What once was a dirty Southern secret is getting a little bit more attention these days. Oversigning, besides being a tricky word to spell, is essentially the act of signing more recruits than you have room for on your roster. The SEC is particularly notorious for this, bringing in classes that often exceed 25 freshmen, and to make up for this, veterans are often told to hit the road under the pretext of an injury or take a grayshirt. For instance, in the last five years, Arkansas has signed 135 recruits to Ohio State's 99. Both teams have a roster limit of 85, so as you can imagine, there are quite a few former Razorbacks that didn't measure up in practice and were sent packing.

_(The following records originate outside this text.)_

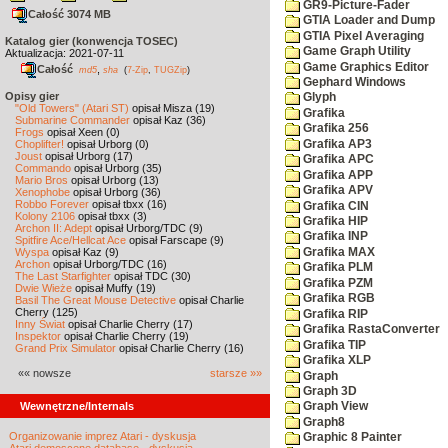
GR9-Picture-Fader
Całość 3074 MB
GTIA Loader and Dump
GTIA Pixel Averaging
Katalog gier (konwencja TOSEC)
Game Graph Utility
Aktualizacja: 2021-07-11
Game Graphics Editor
Całość
,
md5
sha
(
7-Zip
,
TUGZip
)
Gephard Windows
Opisy gier
Glyph
"Old Towers" (Atari ST)
opisał Misza (19)
Grafika
Submarine Commander
opisał Kaz (36)
Grafika 256
Frogs
opisał Xeen (0)
Grafika AP3
Choplifter!
opisał Urborg (0)
Joust
opisał Urborg (17)
Grafika APC
Commando
opisał Urborg (35)
Grafika APP
Mario Bros
opisał Urborg (13)
Grafika APV
Xenophobe
opisał Urborg (36)
Robbo Forever
opisał tbxx (16)
Grafika CIN
Kolony 2106
opisał tbxx (3)
Grafika HIP
Archon II: Adept
opisał Urborg/TDC (9)
Grafika INP
Spitfire Ace/Hellcat Ace
opisał Farscape (9)
Grafika MAX
Wyspa
opisał Kaz (9)
Archon
opisał Urborg/TDC (16)
Grafika PLM
The Last Starfighter
opisał TDC (30)
Grafika PZM
Dwie Wieże
opisał Muffy (19)
Grafika RGB
Basil The Great Mouse Detective
opisał Charlie
Cherry (125)
Grafika RIP
Inny Świat
opisał Charlie Cherry (17)
Grafika RastaConverter
Inspektor
opisał Charlie Cherry (19)
Grafika TIP
Grand Prix Simulator
opisał Charlie Cherry (16)
Grafika XLP
«« nowsze
starsze »»
Graph
Graph 3D
Wewnętrzne/Internals
Graph View
Graph8
Organizowanie imprez Atari - dyskusja
Graphic 8 Painter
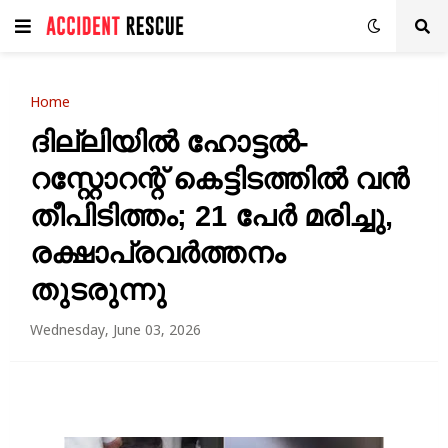
Home
ദില്ലിയിൽ ഹോട്ടൽ-
റസ്റ്റോറന്റ് കെട്ടിടത്തിൽ വൻ
തീപിടിത്തം; 21 പേർ മരിച്ചു,
രക്ഷാപ്രവർത്തനം
തുടരുന്നു
Wednesday, June 03, 2026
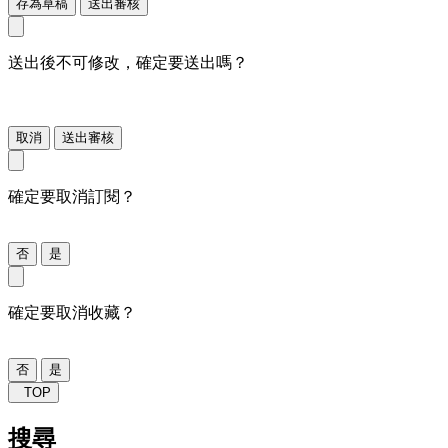
存為草稿
送出審核
送出後不可修改，確定要送出嗎？
取消
送出審核
確定要取消訂閱？
否
是
確定要取消收藏？
否
是
TOP
搜尋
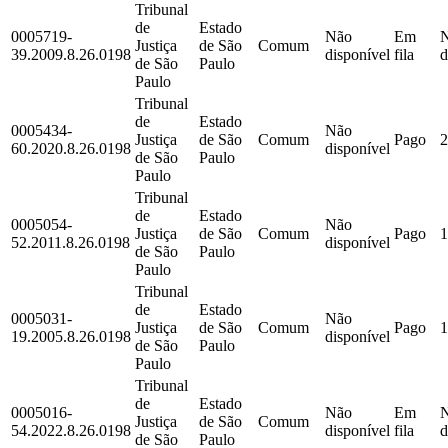
Tribunal
de
Estado
0005719-
Não
Em
Justiça
de São
Comum
39.2009.8.26.0198
disponível
fila
d
de São
Paulo
Paulo
Tribunal
de
Estado
0005434-
Não
Justiça
de São
Comum
Pago
2
60.2020.8.26.0198
disponível
de São
Paulo
Paulo
Tribunal
de
Estado
0005054-
Não
Justiça
de São
Comum
Pago
1
52.2011.8.26.0198
disponível
de São
Paulo
Paulo
Tribunal
de
Estado
0005031-
Não
Justiça
de São
Comum
Pago
1
19.2005.8.26.0198
disponível
de São
Paulo
Paulo
Tribunal
de
Estado
0005016-
Não
Em
Justiça
de São
Comum
54.2022.8.26.0198
disponível
fila
d
de São
Paulo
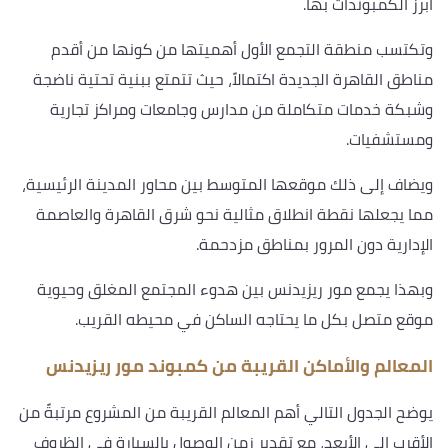
أبرز الكمبوندات بها.
وتكتسب منطقة التجمع الأول أهميتها من كونها من أقدم
مناطق القاهرة الجديدة اكتمالاً، حيث تتمتع ببنية تحتية ناضجة
وشبكة خدمات متكاملة من مدارس وجامعات ومراكز تجارية
ومستشفيات.
ويضاف إلى ذلك موقعها المتوسط بين محاور المدينة الرئيسية،
مما يجعلها نقطة انطلاق مثالية نحو شرق القاهرة والعاصمة
الإدارية دون المرور بمناطق مزدحمة.
وبهذا يجمع مور ريزيدنس بين هدوء المجتمع المغلق وحيوية
موقع متصل بكل ما يحتاجه الساكن في محيطه القريب.
المعالم والأماكن القريبة من كمبوند مور ريزيدنس
يوضح الجدول التالي أهم المعالم القريبة من المشروع مرتبةً من
الأقرب إلى الأبعد، مع تقدير زمن الوصول بالسيارة في الظروف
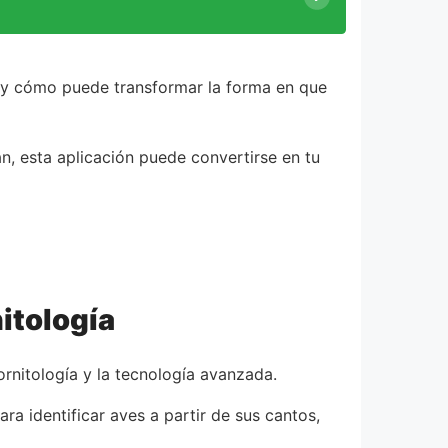
, y cómo puede transformar la forma en que
n, esta aplicación puede convertirse en tu
nitología
ornitología y la tecnología avanzada.
para identificar aves a partir de sus cantos,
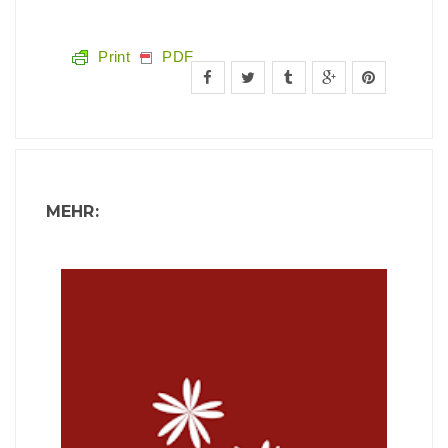
Print
PDF
MEHR:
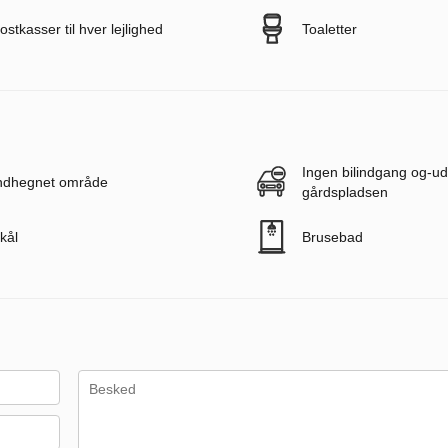
ostkasser til hver lejlighed
Toaletter
Ingen bilindgang og-ud
ndhegnet område
gårdspladsen
kål
Brusebad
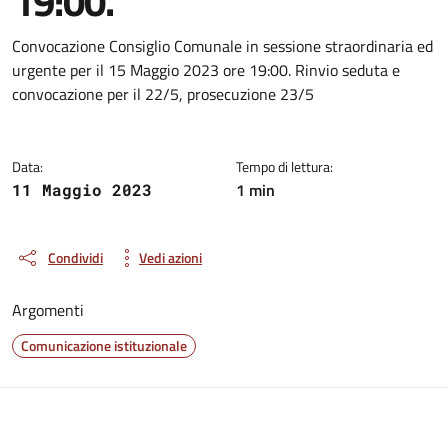
19:00.
Dettagli della notizia
Convocazione Consiglio Comunale in sessione straordinaria ed
urgente per il 15 Maggio 2023 ore 19:00. Rinvio seduta e
convocazione per il 22/5, prosecuzione 23/5
Data:
Tempo di lettura:
1 min
11 Maggio 2023
Condividi
Vedi azioni
Argomenti
Comunicazione istituzionale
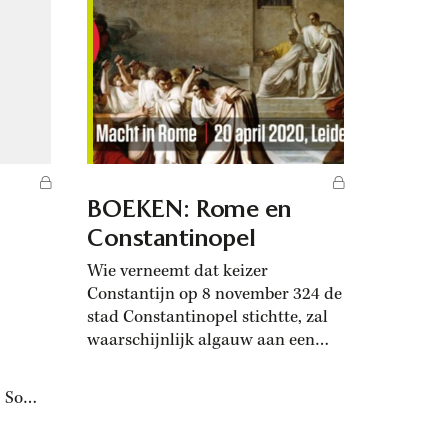
 maar
verhelderend nawoord heeft
n,
voorzien, is het eerste deel van
n
de...
en
BOEKEN: Rome en
Constantinopel
Wie verneemt dat keizer
Constantijn op 8 november 324 de
stad Constantinopel stichtte, zal
waarschijnlijk algauw aan een
soort Lelystad of Almere denken:
een compleet nieuwe stad op
. Soms
ongerept land. Maar het is beter
ngen
om Zoetermeer of Nieuwegein
rteld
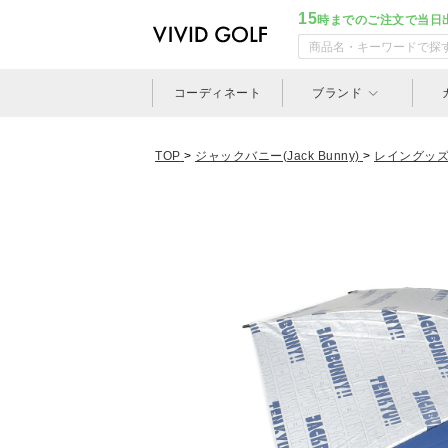
15
時までのご注文で当日
コーディネート
ブランド
TOP
>
ジャックバニー(Jack Bunny)
>
レイングッ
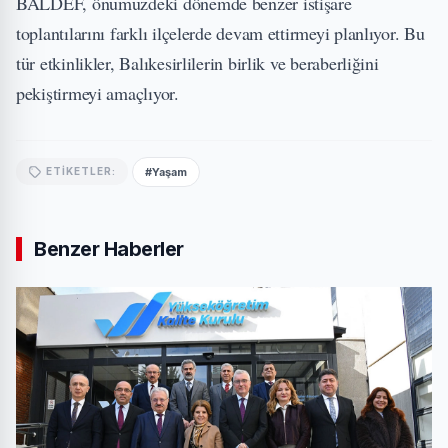
BALDEF, önümüzdeki dönemde benzer istişare
toplantılarını farklı ilçelerde devam ettirmeyi planlıyor. Bu
tür etkinlikler, Balıkesirlilerin birlik ve beraberliğini
pekiştirmeyi amaçlıyor.
#Yaşam
ETIKETLER:
Benzer Haberler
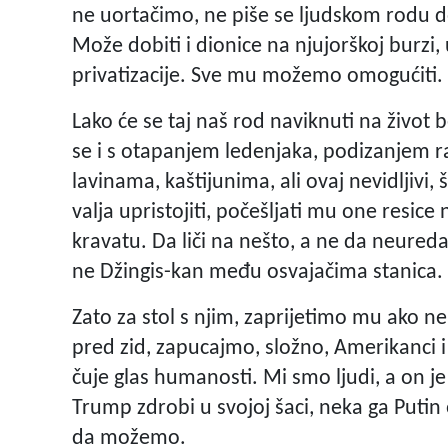
ne uortačimo, ne piše se ljudskom rodu do
Može dobiti i dionice na njujorškoj burzi
privatizacije. Sve mu možemo omogućiti.
Lako će se taj naš rod naviknuti na živo
se i s otapanjem ledenjaka, podizanjem 
lavinama, kaštijunima, ali ovaj nevidljivi, 
valja upristojiti, počešljati mu one resice 
kravatu. Da liči na nešto, a ne da neuredan
ne Džingis-kan među osvajačima stanica.
Zato za stol s njim, zaprijetimo mu ako n
pred zid, zapucajmo, složno, Amerikanci i R
čuje glas humanosti. Mi smo ljudi, a on je
Trump zdrobi u svojoj šaci, neka ga Put
da možemo.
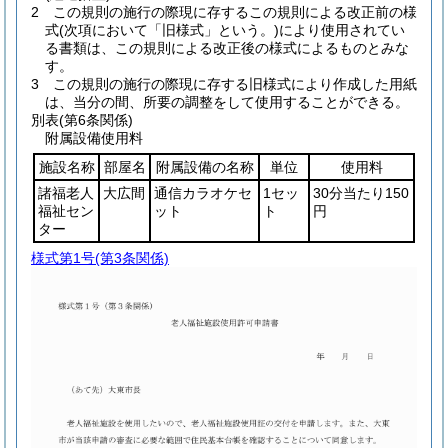
2
この規則の施行の際現に存するこの規則による改正前の様
式
(次項において「旧様式」という。)
により使用されてい
る書類は、この規則による改正後の様式によるものとみな
す。
3
この規則の施行の際現に存する旧様式により作成した用紙
は、当分の間、所要の調整をして使用することができる。
別表
(第6条関係)
附属設備使用料
施設名称
部屋名
附属設備の名称
単位
使用料
諸福老人
大広間
通信カラオケセ
1セッ
30分当たり150
福祉セン
ット
ト
円
ター
様式第1号
(第3条関係)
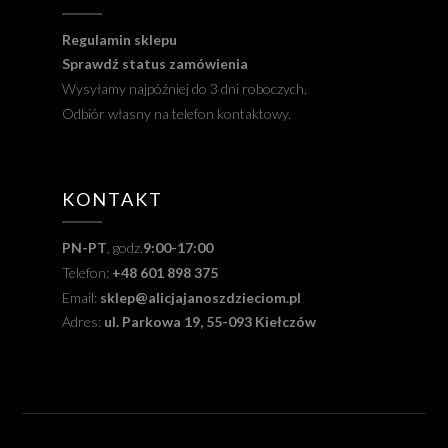
Regulamin sklepu
Sprawdź status zamówienia
Wysyłamy najpóźniej do 3 dni roboczych.
Odbiór własny na telefon kontaktowy.
KONTAKT
PN-PT
, godz.
9:00-17:00
Telefon:
+48 601 898 375
Email:
sklep@alicjajanoszdzieciom.pl
Adres:
ul. Parkowa 19, 55-093 Kiełczów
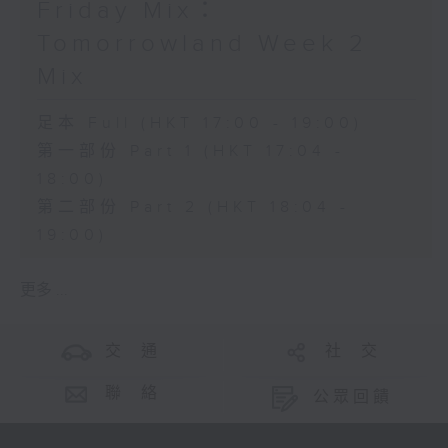
Friday Mix：
Tomorrowland Week 2
Mix
足本 Full (HKT 17:00 - 19:00)
第一部份 Part 1 (HKT 17:04 -
18:00)
第二部份 Part 2 (HKT 18:04 -
19:00)
更多 ...
交 通
社 交
聯 絡
公眾回饋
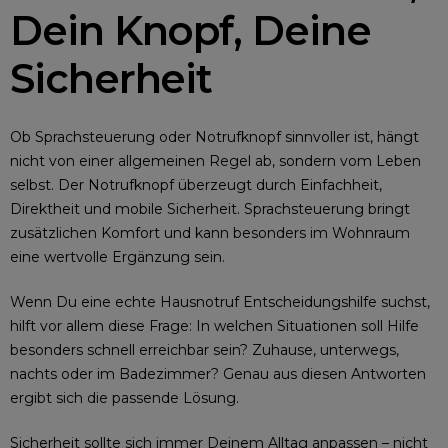
Dein Knopf, Deine
Sicherheit
Ob Sprachsteuerung oder Notrufknopf sinnvoller ist, hängt
nicht von einer allgemeinen Regel ab, sondern vom Leben
selbst. Der Notrufknopf überzeugt durch Einfachheit,
Direktheit und mobile Sicherheit. Sprachsteuerung bringt
zusätzlichen Komfort und kann besonders im Wohnraum
eine wertvolle Ergänzung sein.
Wenn Du eine echte Hausnotruf Entscheidungshilfe suchst,
hilft vor allem diese Frage: In welchen Situationen soll Hilfe
besonders schnell erreichbar sein? Zuhause, unterwegs,
nachts oder im Badezimmer? Genau aus diesen Antworten
ergibt sich die passende Lösung.
Sicherheit sollte sich immer Deinem Alltag anpassen – nicht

An Ozone commenter got things rolling, so to speak, by shining a light on the overlooked practice when he created oversigning.com in February of this year. The site does a great job of not only explaining the practice, but also aggregating and highlighting discrepancies and was spread via Twitter, blogs and college football message boards. In late November, the Wall Street Journal picked it up, featuring not just one, but two articles on oversigning and then things got real when oversigning made it to Wikipedia.
In case my explanation above was too muddled, here's Wikipedia's opener on the topic:
Oversigning (also spelled Over-signing) is a process in which American college athletics teams award to recruits a number of scholarships that, when added to the number of scholarships given to current members of the team expected to play in the next season, is greater than the maximum number of scholarships permitted by the National Collegiate Athletic Association (NCAA). While occasionally occurring in other sports, oversigning occurs most often - and has thus received the most attention from media members and fans - within college football (where the maximum number of athletic scholarships permitted in a season is 85).
While currently permitted within NCAA rules, many college football fans view oversigning as highly unethical, arguing that it requires schools and coaches to be dishonest with young adult and adolescent recruits.
Yesterday, ESPN featured the practice of oversigning on Outside the Lines. They tell the story of Chris Garrett, an LSU quarterback recruit that found out his scholarship was being yanked during voluntary workouts in the summer of his sophomore year. Adding insult to injury, Garrett received a certified letter from the university dated 11 days prior to when he had met with his head coach and all seemed well. Predictably, Miles refused to comment on the situation.
So bully to the Wall Street Journal, ESPN's OTL, oversigning.com and other outlets that are calling the SEC out for what it is: a conference that puts winning at football ahead of academics, the integrity of amateur athleticism (see: Newton) and the promises made to young men every February.
Finally, here's a look at the recruiting class sizes of Big Ten teams vs their SEC bowl opponents (2007-2010):
|BOWL||SEC TEAM||RECRUITS||BIG TEN TEAM||RECRUITS|
|Sugar Bowl||Arkansas||109||Ohio State||78|
|Capital One Bowl||Alabama||113||Michigan State||88|
|Outback Bowl||Florida||93||Penn State||82|
|Gator Bowl||Mississippi State||113||Michigan||93|
It must be nice to have what amounts to an entire additional recruiting class every four years.